McKusick listed fifteen advantages to studying genetics among the Amish. Today, these fifteen reasons are argued to be true as well. McKusick's findings led many other researchers to study hereditary related diseases in the 1960s and 1970s. Other researchers and McKusick cite the Amish as working cooperatively with researchers to determine the reason for inherited diseases. McKusick published his official findings from working with the Amish in 1978, titled Medical Genetic Studies of the Amish.

== Awards and honors ==
McKusick received more than 20 honorary degrees throughout and after his career. He was also a member of the United States National Academy of Sciences, the American Philosophical Society, and the American Academy of Arts and Sciences.

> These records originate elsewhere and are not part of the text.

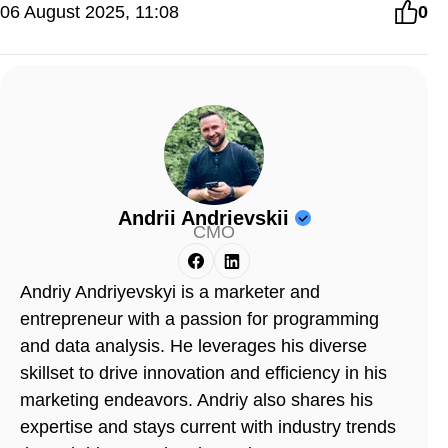
06 August 2025, 11:08
0
Andrii Andrievskii
CMO
Andriy Andriyevskyi is a marketer and
entrepreneur with a passion for programming
and data analysis. He leverages his diverse
skillset to drive innovation and efficiency in his
marketing endeavors. Andriy also shares his
expertise and stays current with industry trends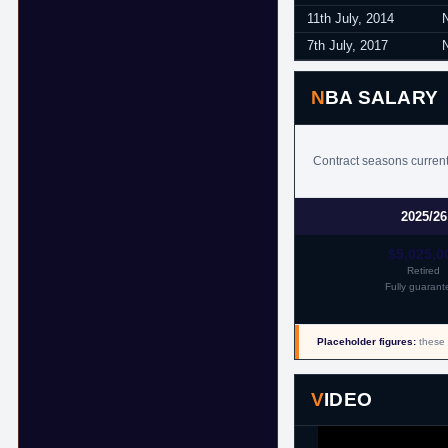
11th July, 2014
7th July, 2017
NBA SALARY
Contract seasons currentl
2025/26
$5,025,0
Retired
Fully guarant
Placeholder figures:
these 
VIDEO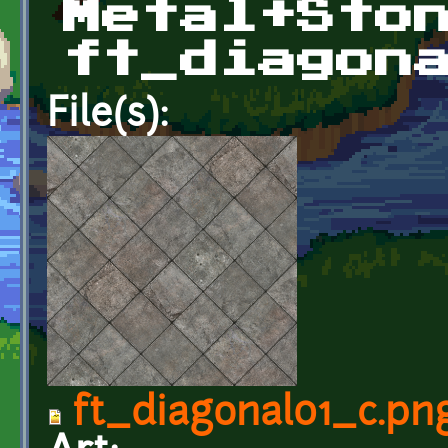
Metal+Sto
ft_diagon
File(s):
ft_diagonal01_c.pn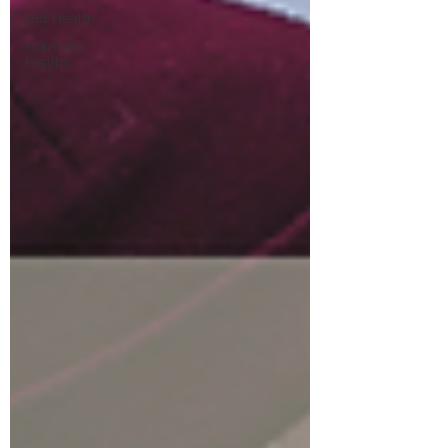
Gut Health
Hormone
Health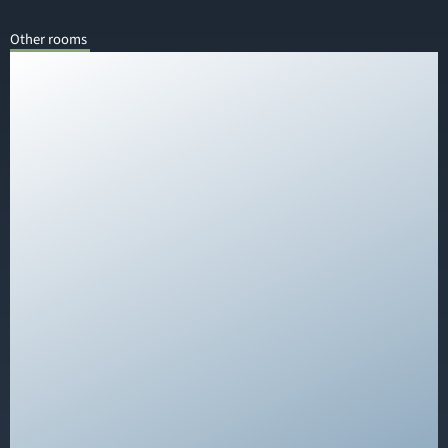
Other rooms
Our rooms at QUARTIER 82 are young, fresh, and
feature a cool design – equipped with allergy-
friendly laminate flooring and comfortable box
spring beds. The bathroom includes a shower, toilet,
and a vanity with a hairdryer and cosmetic mirror.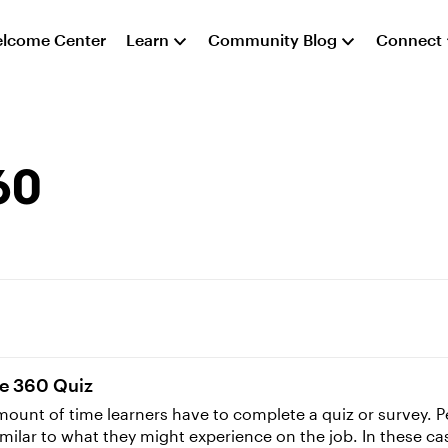
lcome Center
Learn
Community Blog
Connect
60
ne 360 Quiz
ount of time learners have to complete a quiz or survey. Per
milar to what they might experience on the job. In these c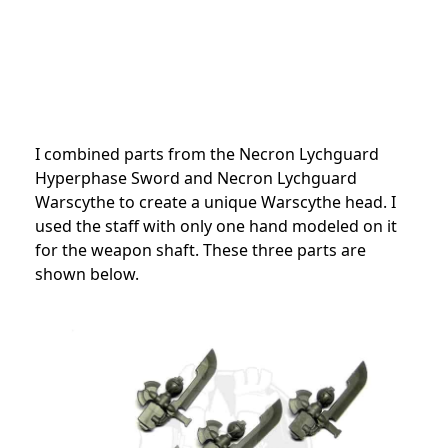
I combined parts from the Necron Lychguard
Hyperphase Sword and Necron Lychguard
Warscythe to create a unique Warscythe head. I
used the staff with only one hand modeled on it
for the weapon shaft. These three parts are
shown below.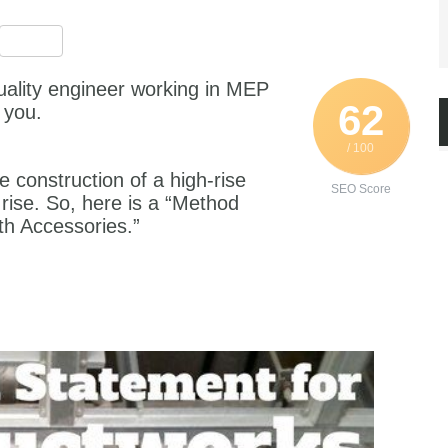
est
ssenger
Share
uality engineer working in MEP
62
 you.
/ 100
e construction of a high-rise
SEO Score
 rise. So, here is a “Method
th Accessories.”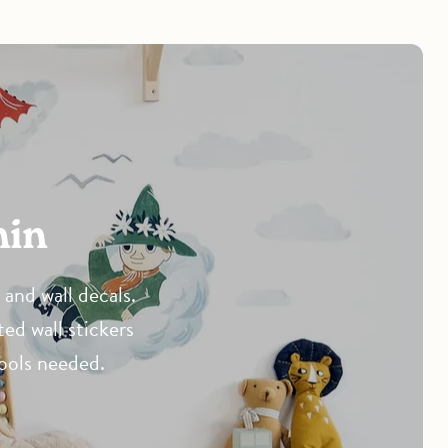
min
and wall decals.
ted wall stickers
tools needed.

Some of the awards he won are listed below:
- Gairdner International Award from The Gairdner Foundation in 1977.
- William Allan Award from The American Society of Human Genetics in 1977.
- NAS Award for Scientific Reviewing from the National Academy of Sciences in 1982.
- George M. Kober Medal from the Association of American Physicians in 1990.
- Benjamin Franklin Medal for Distinguished Achievement in the Sciences from the American Philosophical Society in 1996.
- Albert Lasker Award for Special Achievement in Medical Science from The Lasker Foundation in 1997.
- Japan Prize for Medical Genetics, for pioneering the field of medical genetics, in 2008 from The Japan Prize Foundation.
- McKusick–Nathans Institute of Genetic Medicine at Johns Hopkins Hospital named after McKusick and fellow distinguished geneticist Daniel Nathans.

== Death ==
McKusick died of cancer at the age of 86, on July 22, 2008. He died at his home right outside of Baltimore, in Towson, Maryland. On the 21st, the day before he died, he watched a live-stream of a course on medical genetics from Bar Harbor, Maine, which he helped found and direct in 1960.